#### Task material ####

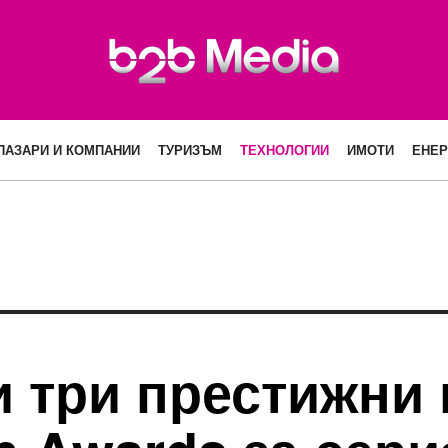
ПАЗАРИ И КОМПАНИИ
ТУРИЗЪМ
ТЕХНОЛОГИИ
ИМОТИ
ЕНЕР
 три престижни 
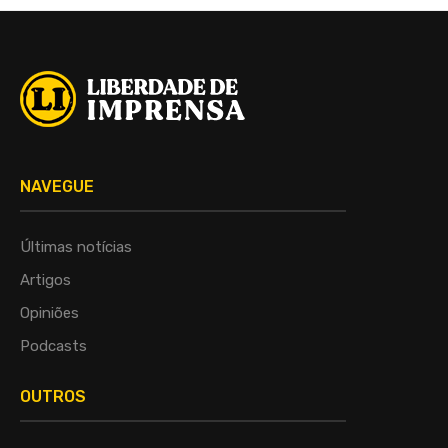
NAVEGUE
Últimas notícias
Artigos
Opiniões
Podcasts
OUTROS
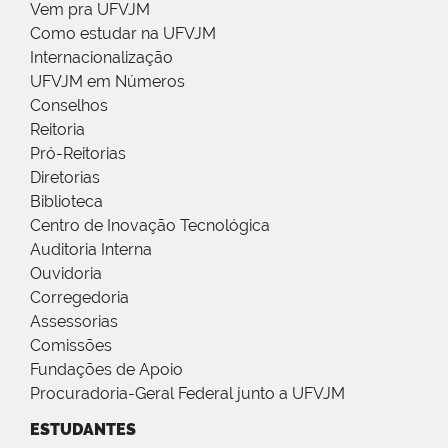
Vem pra UFVJM
Como estudar na UFVJM
Internacionalização
UFVJM em Números
Conselhos
Reitoria
Pró-Reitorias
Diretorias
Biblioteca
Centro de Inovação Tecnológica
Auditoria Interna
Ouvidoria
Corregedoria
Assessorias
Comissões
Fundações de Apoio
Procuradoria-Geral Federal junto a UFVJM
ESTUDANTES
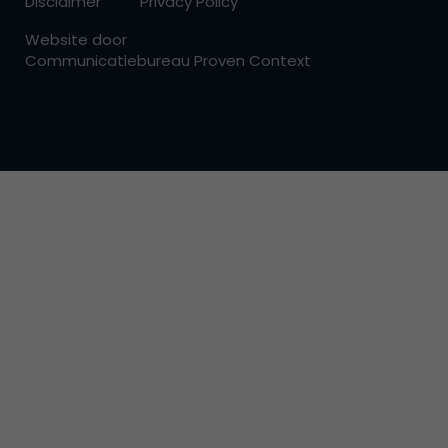
Disclaimer
Privacy Policy
Website door
Communicatiebureau Proven Context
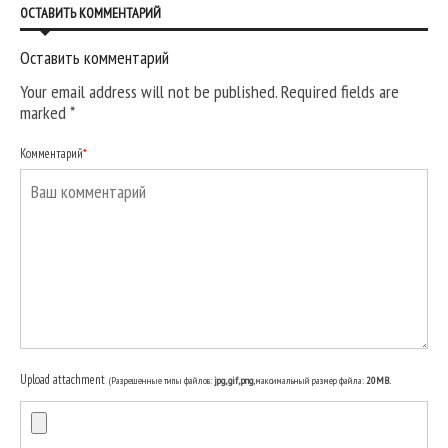
ОСТАВИТЬ КОММЕНТАРИЙ
Оставить комментарий
Your email address will not be published. Required fields are
marked
*
Комментарий
*
Upload attachment
(Разрешенные типы файлов:
jpg, gif, png
, максимальный размер файла:
20MB.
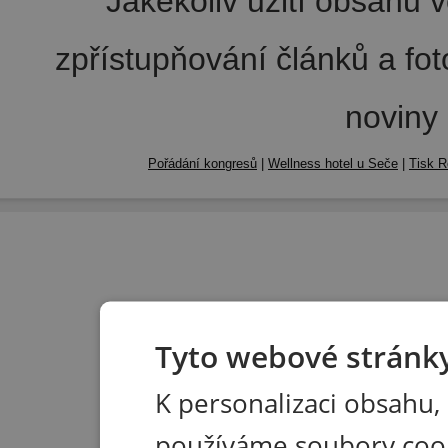
Jakékoliv užití obsahu v
zpřístupňování článků a fo
noviny
Pořádání kongresů
|
Wellness hotel u Seče
|
Tisk R
Tyto webové stránky
K personalizaci obsahu,
používáme soubory coo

####

# Problem details
Omit the pictures, then extract verbatim only those lines that fall between the line containing "Communicatiebureau Proven Context" and the final line of the records above, both included.

# Exercise solution
Communicatiebureau Proven Context
ОСТАВИТЬ КОММЕНТАРИЙ
Оставить комментарий
Your email address will not be published. Required fields are
marked
*
Комментарий
*
Upload attachment
(Разрешенные типы файлов:
jpg, gif, png
, максимальный размер файла:
20MB.
Jakékoliv užití obsahu v
zpřístupňování článků a fo
noviny
Pořádání kongresů
|
Wellness hotel u Seče
|
Tisk R
Tyto webové stránky
K personalizaci obsahu,
používáme soubory coo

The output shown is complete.